— SUPPLIED DATA —
:::

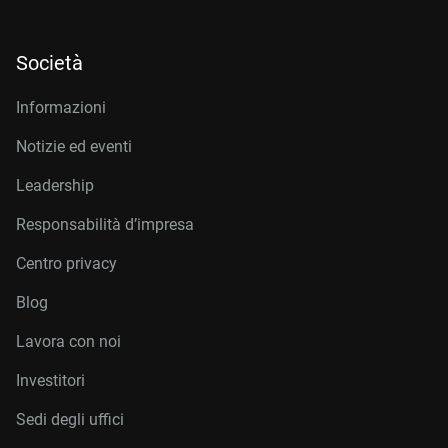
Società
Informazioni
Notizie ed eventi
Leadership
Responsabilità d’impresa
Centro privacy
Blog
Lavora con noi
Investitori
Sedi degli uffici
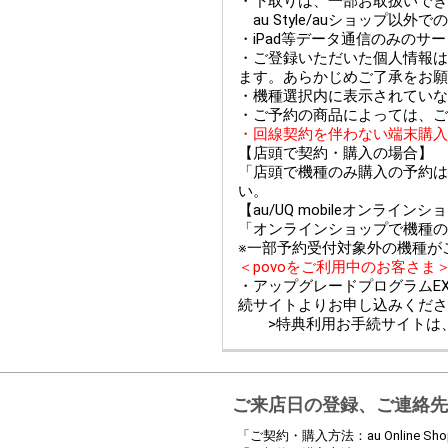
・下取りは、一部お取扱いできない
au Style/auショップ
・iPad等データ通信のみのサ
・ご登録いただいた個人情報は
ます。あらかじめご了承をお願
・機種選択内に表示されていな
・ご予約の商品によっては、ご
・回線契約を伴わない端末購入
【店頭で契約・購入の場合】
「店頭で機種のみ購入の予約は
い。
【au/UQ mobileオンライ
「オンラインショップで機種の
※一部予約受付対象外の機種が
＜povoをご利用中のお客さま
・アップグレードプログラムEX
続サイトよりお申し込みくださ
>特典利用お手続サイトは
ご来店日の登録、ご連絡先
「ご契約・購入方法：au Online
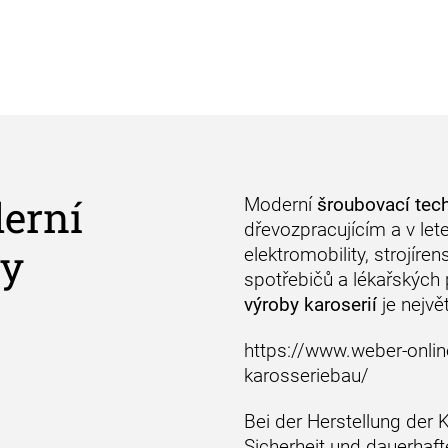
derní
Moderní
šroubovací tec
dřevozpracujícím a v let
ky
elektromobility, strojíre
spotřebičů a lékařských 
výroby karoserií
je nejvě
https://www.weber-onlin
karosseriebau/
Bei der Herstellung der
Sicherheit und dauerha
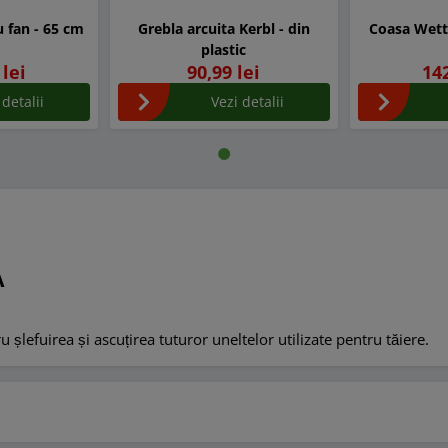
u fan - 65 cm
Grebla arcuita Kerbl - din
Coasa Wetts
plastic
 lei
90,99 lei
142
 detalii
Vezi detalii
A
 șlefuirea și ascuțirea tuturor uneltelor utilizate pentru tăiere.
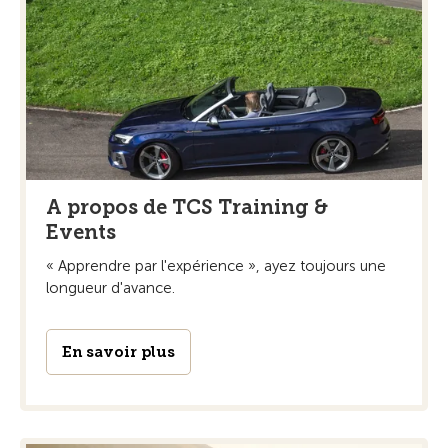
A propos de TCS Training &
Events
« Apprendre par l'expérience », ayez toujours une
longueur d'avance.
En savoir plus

:::

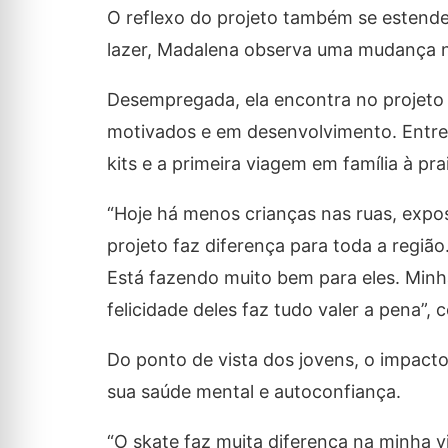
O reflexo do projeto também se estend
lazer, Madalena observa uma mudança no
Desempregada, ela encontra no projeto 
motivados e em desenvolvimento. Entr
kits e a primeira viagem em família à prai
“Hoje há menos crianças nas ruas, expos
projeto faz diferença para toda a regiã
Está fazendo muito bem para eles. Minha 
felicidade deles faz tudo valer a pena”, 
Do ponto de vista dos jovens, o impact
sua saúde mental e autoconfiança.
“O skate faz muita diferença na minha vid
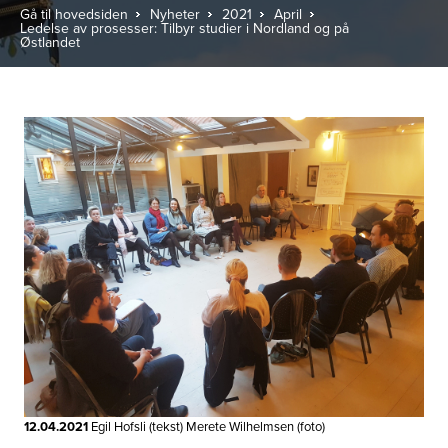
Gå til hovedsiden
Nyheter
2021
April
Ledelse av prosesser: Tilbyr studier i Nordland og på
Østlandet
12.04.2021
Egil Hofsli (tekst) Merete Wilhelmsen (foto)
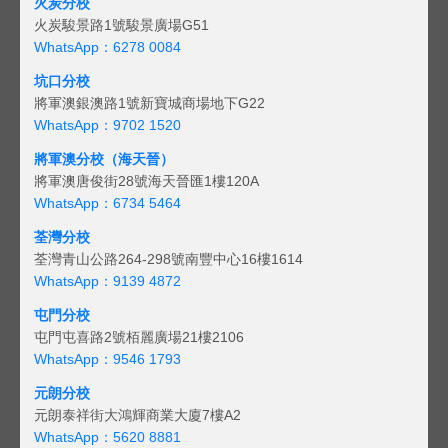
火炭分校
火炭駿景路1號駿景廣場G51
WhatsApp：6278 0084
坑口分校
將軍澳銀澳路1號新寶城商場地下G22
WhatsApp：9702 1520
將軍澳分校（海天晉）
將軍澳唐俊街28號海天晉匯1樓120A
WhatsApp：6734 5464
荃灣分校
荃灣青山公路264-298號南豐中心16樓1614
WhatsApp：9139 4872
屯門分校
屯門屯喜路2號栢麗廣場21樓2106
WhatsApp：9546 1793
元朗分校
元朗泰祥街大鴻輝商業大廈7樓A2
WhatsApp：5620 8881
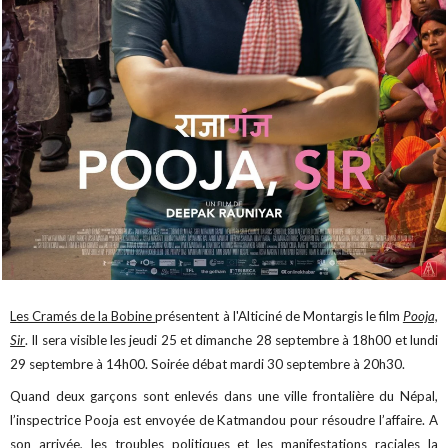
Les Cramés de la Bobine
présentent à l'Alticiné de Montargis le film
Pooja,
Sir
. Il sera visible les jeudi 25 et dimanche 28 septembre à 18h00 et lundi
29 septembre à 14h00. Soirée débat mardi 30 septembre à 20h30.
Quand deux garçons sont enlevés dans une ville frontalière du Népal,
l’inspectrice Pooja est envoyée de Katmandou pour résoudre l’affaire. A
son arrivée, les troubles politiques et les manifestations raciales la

:::

— ASSIGNMENT —
To complete this exercise, transcribe exactly the lines above from the one that holds "Grebla arcuita Kerbl - din" through the one that holds "En savoir plus". Pictures stay out.

— TASK SOLUTION —
Grebla arcuita Kerbl - din
Coasa Wetts
plastic
 lei
90,99 lei
142
 detalii
Vezi detalii
A
 șlefuirea și ascuțirea tuturor uneltelor utilizate pentru tăiere.
A propos de TCS Training &
Events
« Apprendre par l'expérience », ayez toujours une
longueur d'avance.
En savoir plus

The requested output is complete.